Show this matrix is invertible Consider the matrix
\begin{equation}
S_n = 
  \begin{bmatrix}
   \frac{1}{2!} & \frac{1}{3!} & \cdots & \frac{1}{(n+1)!} \\
   \frac{1}{3!} & \frac{1}{4!} & \cdots & \frac{1}{(n+2)!} \\
   \vdots & \vdots & \ddots & \vdots \\
   \frac{1}{(n+1)!} & \frac{1}{(n+2)!} & \cdots & \frac{1}{2n!} \\
  \end{bmatrix}.
\end{equation}
I am interested to know if $S_n$ is invertible for all $n$. I do not need the inverse explicitly, knowing it exists is sufficient (ie. non-zero determinant for all $n$ is enough).

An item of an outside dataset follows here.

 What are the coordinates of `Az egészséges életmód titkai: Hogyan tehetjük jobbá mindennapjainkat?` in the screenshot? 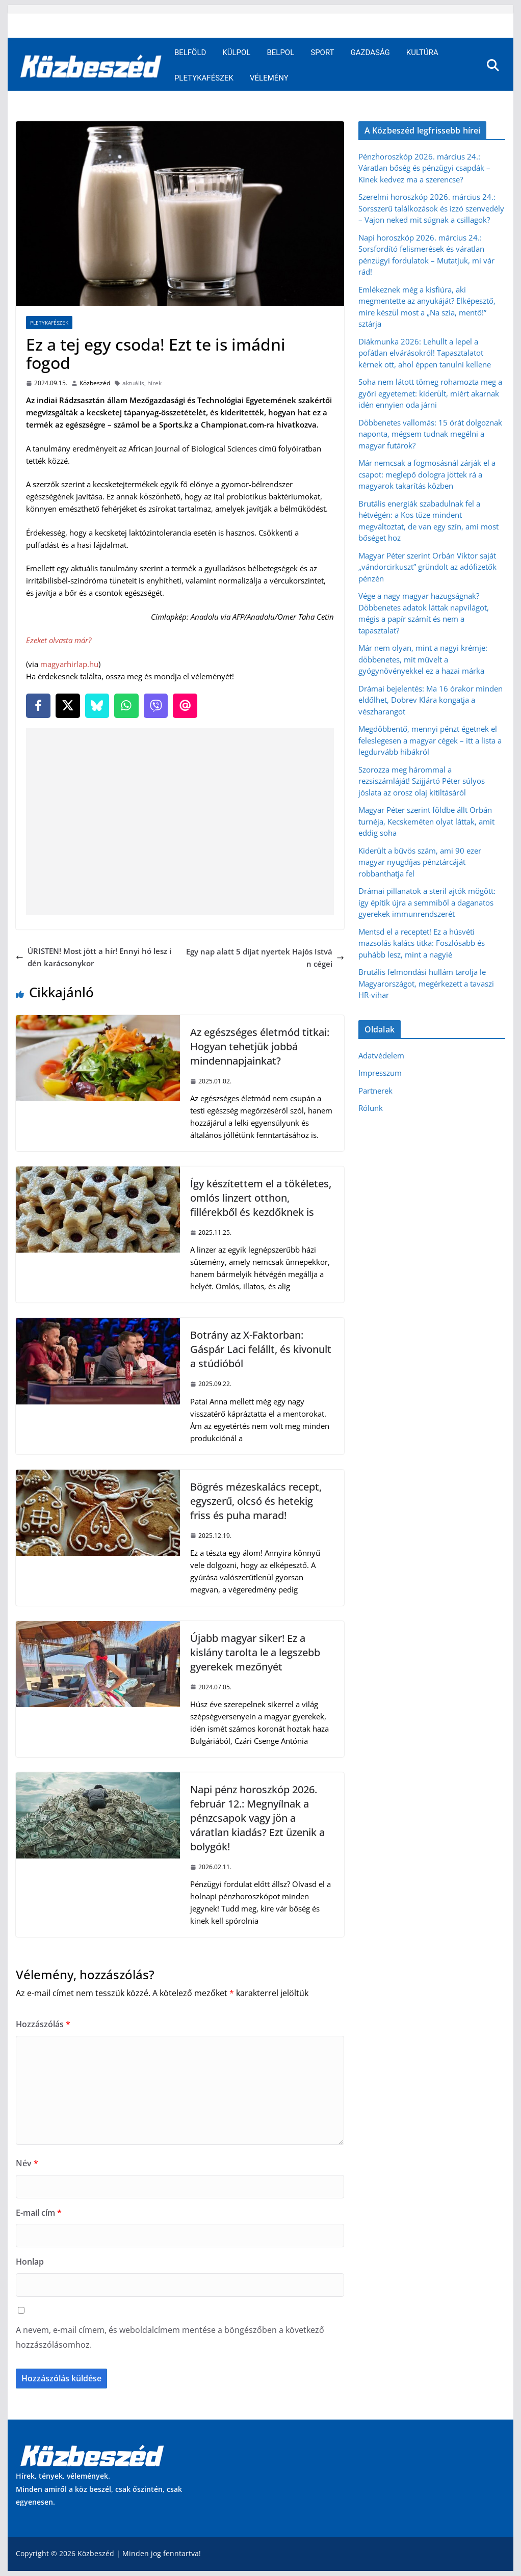 It's located at (259, 1046). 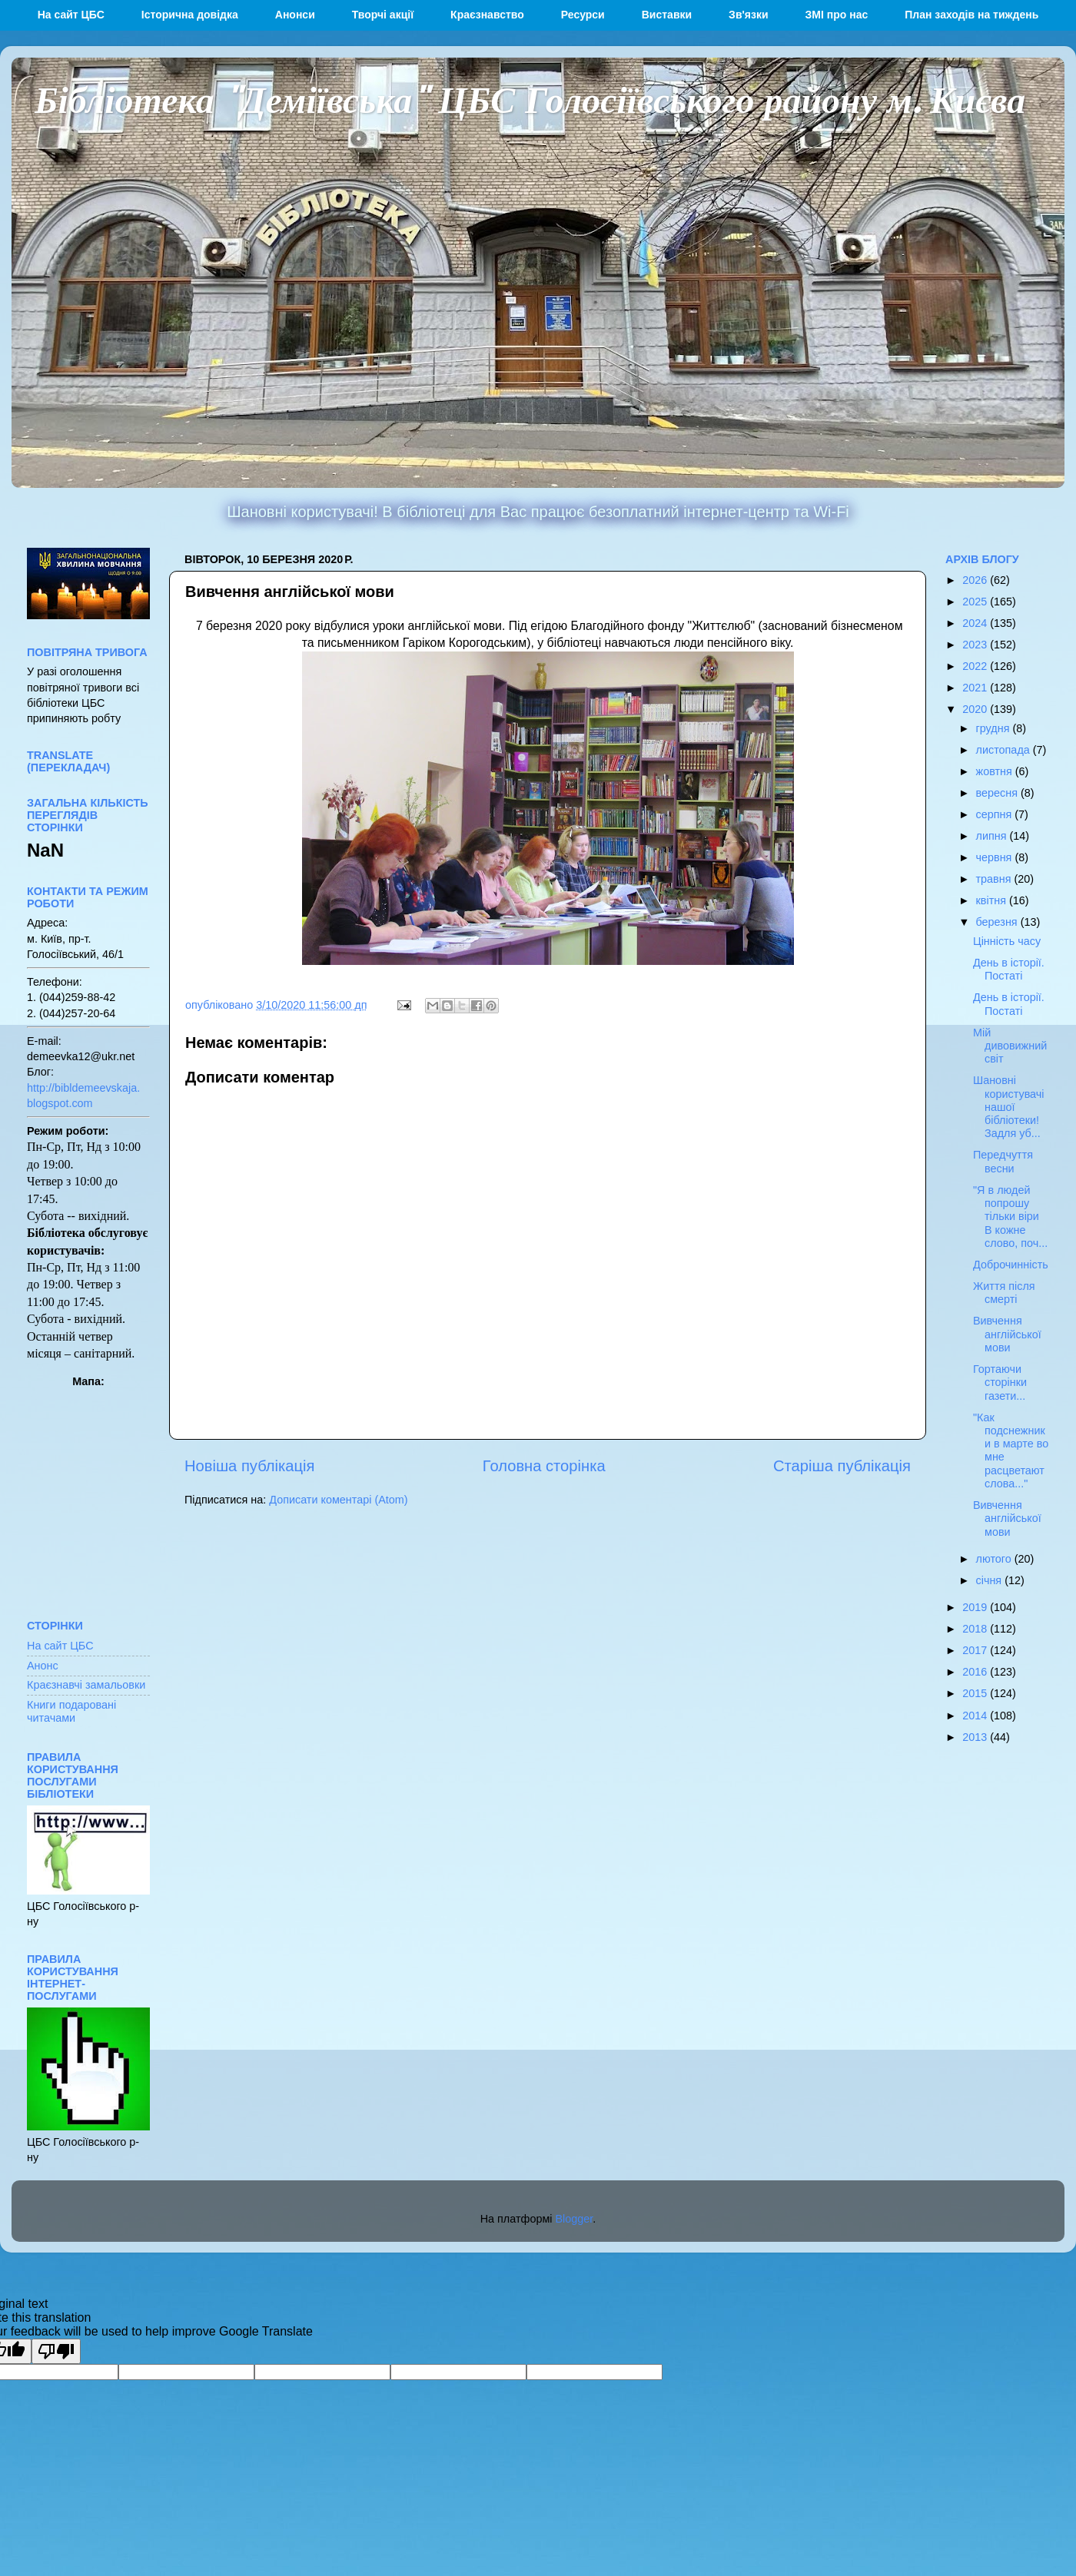 The image size is (1076, 2576). What do you see at coordinates (1007, 1334) in the screenshot?
I see `Вивчення англійської мови` at bounding box center [1007, 1334].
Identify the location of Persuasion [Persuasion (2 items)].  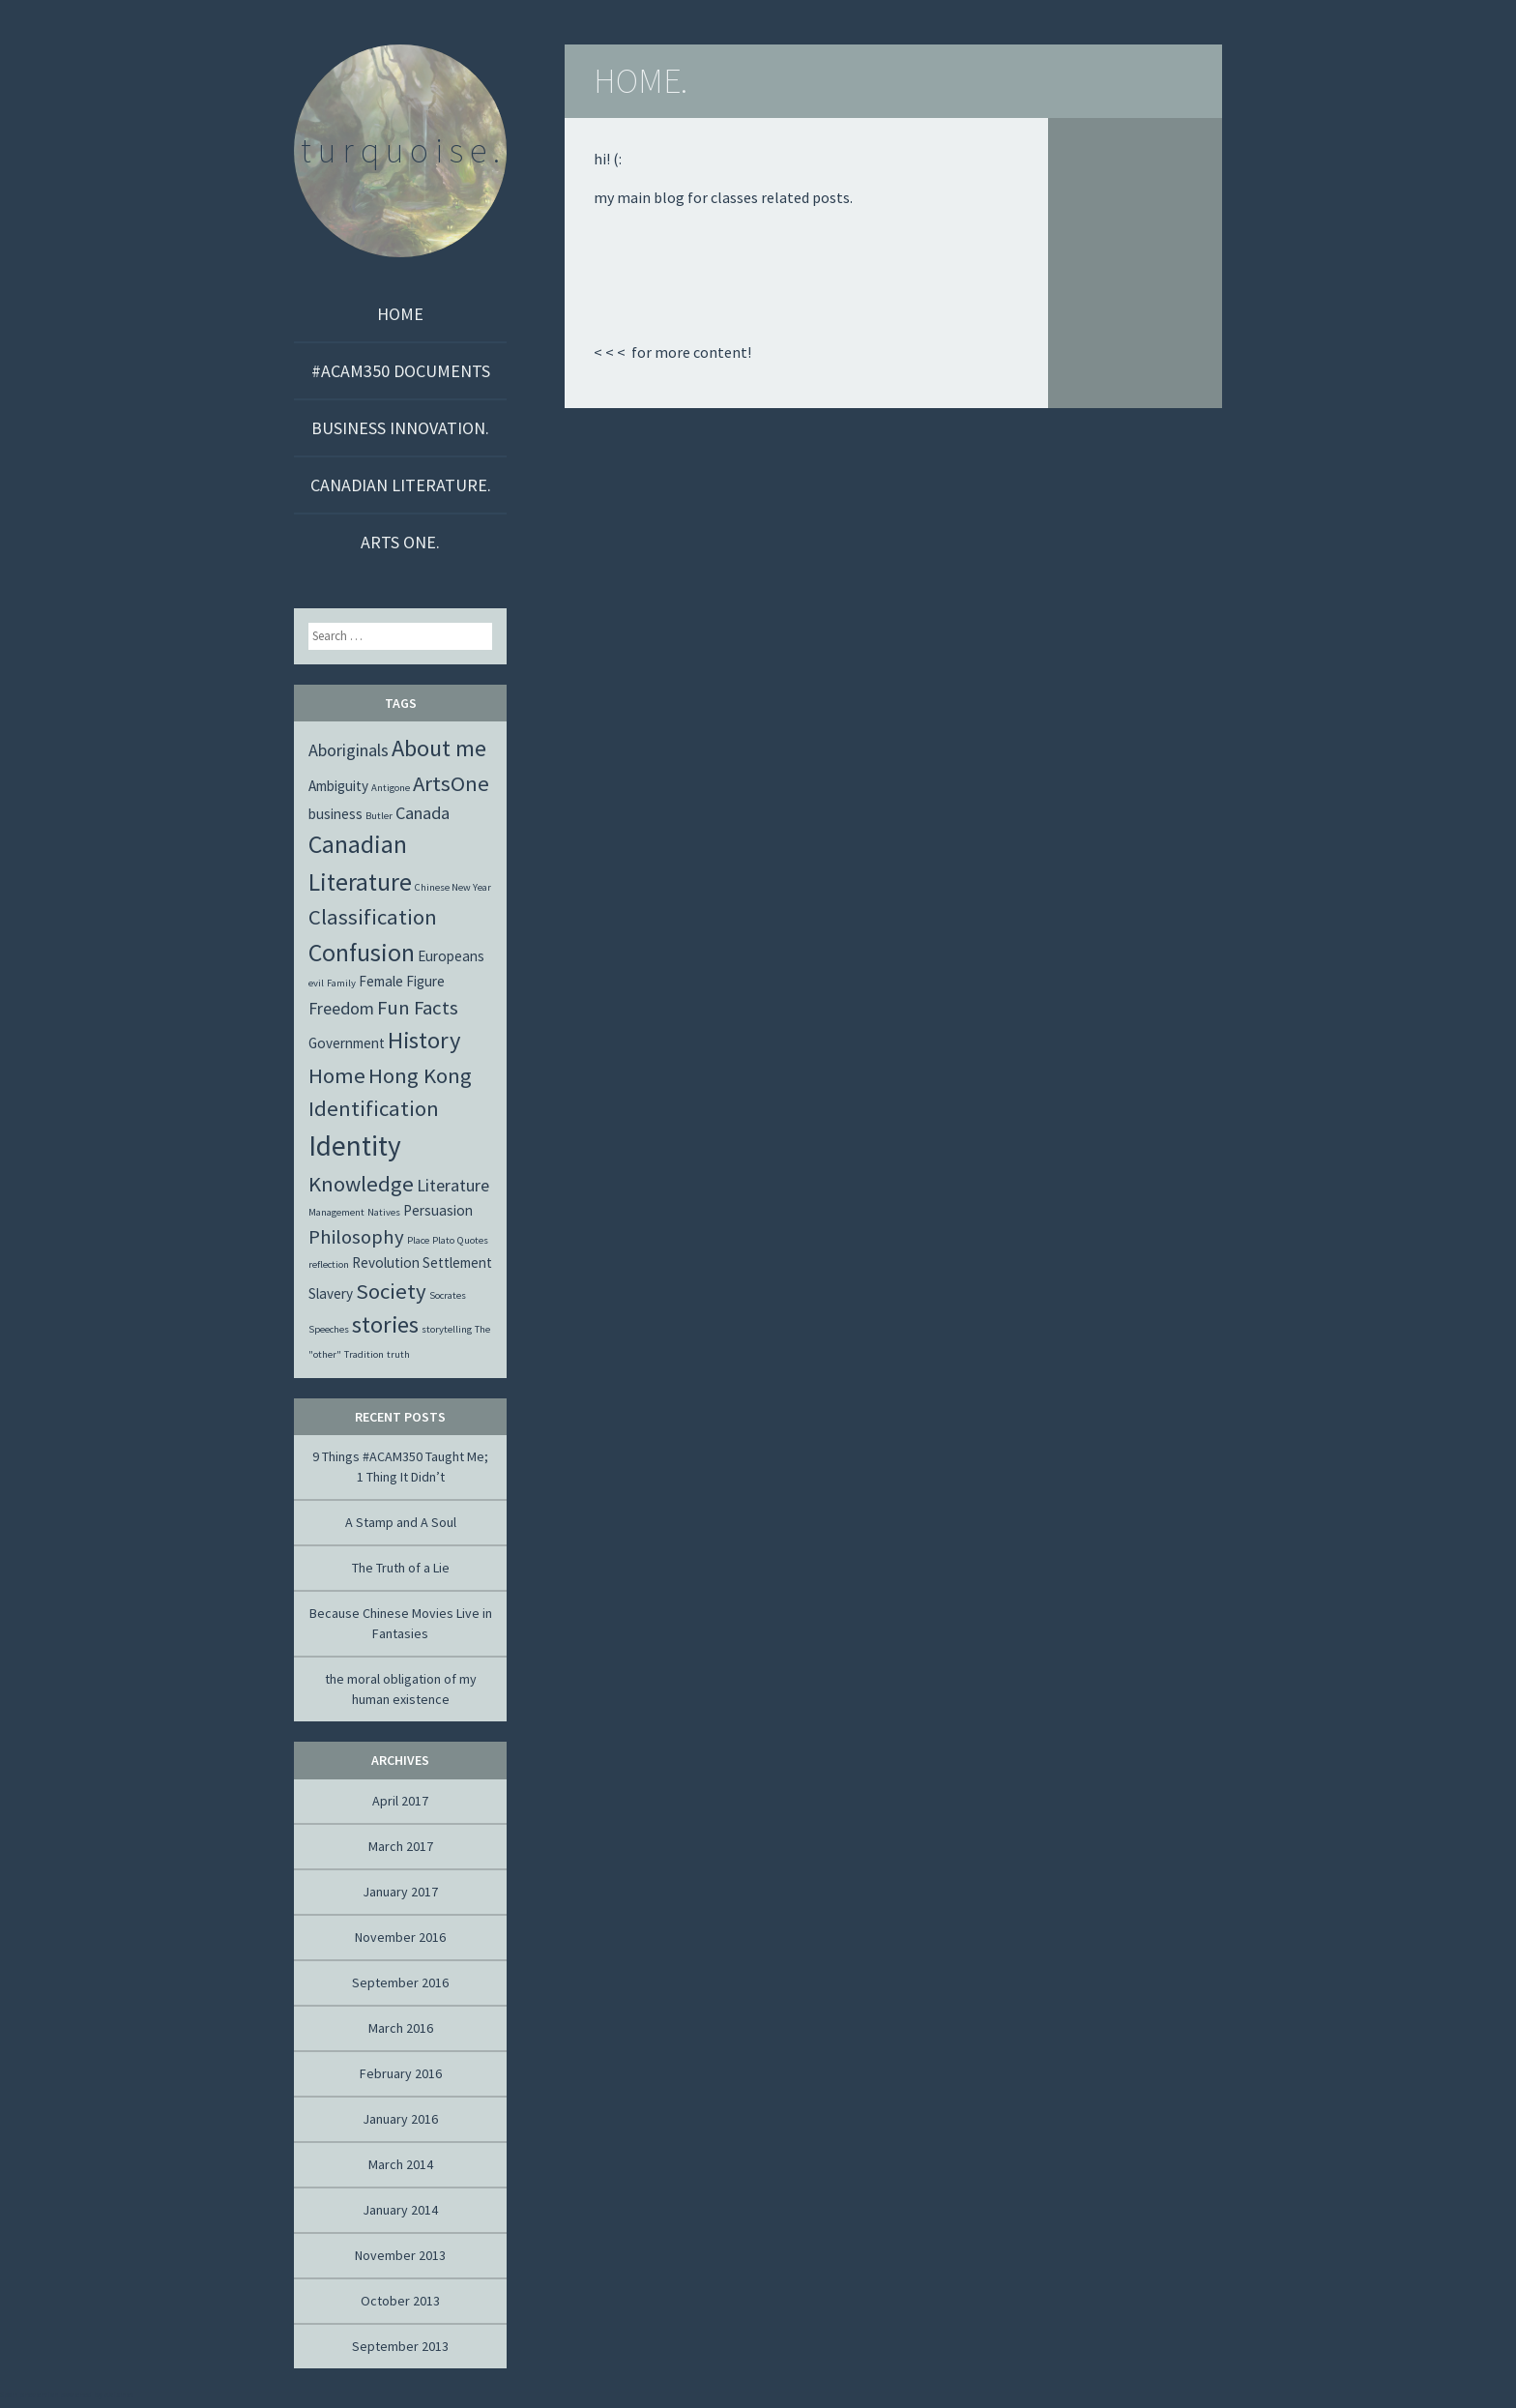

If this matrix has a special name, I would appreciate if someone could bring it to my attention.
 A: For each $k\le n$, define a $k\times k$ matrix as follows:
$$
A_k=\begin{bmatrix}
\dfrac{(n+1)!}{(n-k+2)!} &\dfrac{(n+2)!}{(n-k+3)!} &\cdots &\cdots &\dfrac{(n+k)!}{(n+1)!}\\
\dfrac{(n+1)!}{(n-k+3)!} &\dfrac{(n+2)!}{(n-k+4)!} &\cdots &\cdots &\dfrac{(n+k)!}{(n+2)!}\\
\vdots &\vdots &\ddots &\vdots &\vdots\\
\dfrac{(n+1)!}{(n-1)!} &\dfrac{(n+2)!}{n!} &\cdots &\cdots &\dfrac{(n+k)!}{(n+k-2)!}\\
\dfrac{(n+1)!}{n!} &\dfrac{(n+2)!}{(n+1)!} &\cdots &\cdots &\dfrac{(n+k)!}{(n+k-1)!}\\
1&1&\cdots&\cdots&1
\end{bmatrix}
$$
Since $A_n=S_n\operatorname{diag}\left((n+1)!,(n+2)!,\ldots,(2n)!\right)$, it suffices to show that $A_k$ is invertible for each $1\le k\le n$. We shall prove this by mathematical induction. The base case $k=1$ (with $A_1=[1]$) is trivial. For the inductive step, subtract every $j$-th column (with $j\ge2$) by the column on its left to obtain
$$
\left[\begin{array}{c|cccc}
\dfrac{(n+1)!}{(n-k+2)!} &\dfrac{(n+1)!}{(n-k+3)!}(k-1) &\cdots &\cdots &
\dfrac{(n+k-1)!}{(n+1)!}(k-1)\\
\dfrac{(n+1)!}{(n-k+3)!} & \dfrac{(n+1)!}{(n-k+4)!}(k-2) &\cdots &\cdots &\dfrac{(n+k-1)!}{(n+2)!}(k-2)\\
\vdots &\vdots &\ddots &\vdots &\vdots\\
\dfrac{(n+1)!}{(n-1)!} &\dfrac{(n+1)!}{n!}(2) &\cdots &\cdots &\dfrac{(n+k-1)!}{(n+k-2)!}(2)\\
n+1 &1 &\cdots &\cdots &1\\
\hline
1&0&\cdots&\cdots&0
\end{array}\right].
$$
Now we are done because the top right sub-block of this matrix is $\operatorname{diag}(k-1,k-2,\ldots,1)A_{k-1}$. This proof also shows that $|\det S_n|=\prod_{k=1}^n\frac{(k-1)!}{(n+k)!}$.